Assigned task :: Pull every line containing "Isuzu" from the listing below.

---- Available data

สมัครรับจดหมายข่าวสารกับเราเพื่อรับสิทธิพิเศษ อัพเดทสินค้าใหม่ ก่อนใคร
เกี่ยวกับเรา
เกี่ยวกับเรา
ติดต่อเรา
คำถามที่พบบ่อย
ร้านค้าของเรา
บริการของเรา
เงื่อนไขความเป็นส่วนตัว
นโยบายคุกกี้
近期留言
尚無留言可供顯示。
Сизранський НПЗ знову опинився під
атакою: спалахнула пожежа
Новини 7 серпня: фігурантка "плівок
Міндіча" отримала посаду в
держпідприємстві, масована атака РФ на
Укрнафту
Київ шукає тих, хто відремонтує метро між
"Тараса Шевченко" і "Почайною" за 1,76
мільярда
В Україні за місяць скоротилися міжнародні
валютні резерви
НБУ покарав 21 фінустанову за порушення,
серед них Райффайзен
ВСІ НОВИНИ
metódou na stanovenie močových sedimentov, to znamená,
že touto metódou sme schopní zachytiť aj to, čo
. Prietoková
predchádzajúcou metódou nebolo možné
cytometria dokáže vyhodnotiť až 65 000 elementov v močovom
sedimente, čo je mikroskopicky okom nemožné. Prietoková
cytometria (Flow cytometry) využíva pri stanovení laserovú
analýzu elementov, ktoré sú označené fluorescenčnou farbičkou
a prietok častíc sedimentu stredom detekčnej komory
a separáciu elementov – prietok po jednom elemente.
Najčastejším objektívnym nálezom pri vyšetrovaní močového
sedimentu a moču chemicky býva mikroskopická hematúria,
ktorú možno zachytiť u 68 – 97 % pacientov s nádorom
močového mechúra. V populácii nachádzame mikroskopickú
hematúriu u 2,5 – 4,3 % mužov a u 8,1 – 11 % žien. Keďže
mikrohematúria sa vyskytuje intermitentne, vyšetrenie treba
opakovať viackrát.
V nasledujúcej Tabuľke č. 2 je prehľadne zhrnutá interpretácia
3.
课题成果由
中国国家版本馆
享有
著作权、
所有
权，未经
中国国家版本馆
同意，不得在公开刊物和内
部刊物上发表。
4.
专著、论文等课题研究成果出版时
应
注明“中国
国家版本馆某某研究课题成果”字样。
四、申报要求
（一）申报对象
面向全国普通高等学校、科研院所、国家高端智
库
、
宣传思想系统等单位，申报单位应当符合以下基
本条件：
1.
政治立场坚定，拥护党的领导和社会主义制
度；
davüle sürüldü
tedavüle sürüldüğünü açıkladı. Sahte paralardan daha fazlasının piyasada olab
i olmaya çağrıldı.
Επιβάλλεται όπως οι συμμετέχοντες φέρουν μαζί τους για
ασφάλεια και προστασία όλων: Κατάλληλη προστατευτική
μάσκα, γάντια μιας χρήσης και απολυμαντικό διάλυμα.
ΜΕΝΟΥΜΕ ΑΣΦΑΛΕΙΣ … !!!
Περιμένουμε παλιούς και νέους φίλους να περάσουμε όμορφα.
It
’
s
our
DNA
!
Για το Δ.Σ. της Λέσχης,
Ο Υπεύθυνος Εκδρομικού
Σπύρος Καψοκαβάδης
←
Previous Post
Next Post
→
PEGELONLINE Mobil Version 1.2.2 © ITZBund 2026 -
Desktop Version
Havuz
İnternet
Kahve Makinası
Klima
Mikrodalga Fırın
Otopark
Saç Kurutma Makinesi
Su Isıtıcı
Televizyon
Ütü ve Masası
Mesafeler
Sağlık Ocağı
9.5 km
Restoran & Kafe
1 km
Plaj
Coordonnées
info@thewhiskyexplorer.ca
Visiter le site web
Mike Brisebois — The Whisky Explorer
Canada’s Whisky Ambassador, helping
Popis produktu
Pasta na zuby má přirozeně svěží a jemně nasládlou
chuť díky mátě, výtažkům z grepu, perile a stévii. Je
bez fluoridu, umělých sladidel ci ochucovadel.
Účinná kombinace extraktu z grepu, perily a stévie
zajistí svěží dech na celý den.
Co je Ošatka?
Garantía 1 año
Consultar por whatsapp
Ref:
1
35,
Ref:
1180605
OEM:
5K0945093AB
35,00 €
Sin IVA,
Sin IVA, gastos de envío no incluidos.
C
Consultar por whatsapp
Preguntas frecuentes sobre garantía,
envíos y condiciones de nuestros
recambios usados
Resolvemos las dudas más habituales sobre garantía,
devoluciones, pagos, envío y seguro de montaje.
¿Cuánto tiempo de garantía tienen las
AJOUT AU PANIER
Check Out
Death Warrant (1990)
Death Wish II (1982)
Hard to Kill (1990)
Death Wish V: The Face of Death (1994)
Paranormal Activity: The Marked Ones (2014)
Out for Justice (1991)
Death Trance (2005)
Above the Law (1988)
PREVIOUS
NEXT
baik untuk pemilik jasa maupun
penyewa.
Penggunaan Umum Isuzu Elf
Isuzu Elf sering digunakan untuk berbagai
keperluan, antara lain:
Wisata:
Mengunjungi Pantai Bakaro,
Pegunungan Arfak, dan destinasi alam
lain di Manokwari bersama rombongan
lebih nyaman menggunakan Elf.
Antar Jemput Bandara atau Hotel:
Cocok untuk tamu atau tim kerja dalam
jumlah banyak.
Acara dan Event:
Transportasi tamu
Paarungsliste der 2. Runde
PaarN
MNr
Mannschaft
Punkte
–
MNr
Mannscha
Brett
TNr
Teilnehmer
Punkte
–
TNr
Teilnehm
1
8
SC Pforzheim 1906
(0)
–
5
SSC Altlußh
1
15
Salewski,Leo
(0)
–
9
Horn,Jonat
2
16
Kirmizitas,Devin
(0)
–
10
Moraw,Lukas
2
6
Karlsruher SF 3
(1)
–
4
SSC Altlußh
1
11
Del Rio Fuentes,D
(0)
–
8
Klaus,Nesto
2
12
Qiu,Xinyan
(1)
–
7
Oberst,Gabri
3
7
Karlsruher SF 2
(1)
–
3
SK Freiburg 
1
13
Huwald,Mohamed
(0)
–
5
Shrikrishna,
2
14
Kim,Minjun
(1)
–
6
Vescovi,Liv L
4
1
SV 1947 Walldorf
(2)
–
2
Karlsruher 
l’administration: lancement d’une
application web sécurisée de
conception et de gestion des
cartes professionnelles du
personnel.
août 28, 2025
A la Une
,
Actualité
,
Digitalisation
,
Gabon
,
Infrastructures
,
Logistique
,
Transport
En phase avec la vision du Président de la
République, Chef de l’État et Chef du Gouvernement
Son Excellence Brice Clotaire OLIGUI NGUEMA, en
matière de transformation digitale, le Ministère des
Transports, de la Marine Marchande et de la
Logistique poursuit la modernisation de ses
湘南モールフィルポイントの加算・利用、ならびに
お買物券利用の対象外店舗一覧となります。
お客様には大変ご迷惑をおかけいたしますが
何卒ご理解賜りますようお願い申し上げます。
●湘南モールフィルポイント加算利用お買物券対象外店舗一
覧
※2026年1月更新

--------

Task output ::
Penggunaan Umum Isuzu Elf
Isuzu Elf sering digunakan untuk berbagai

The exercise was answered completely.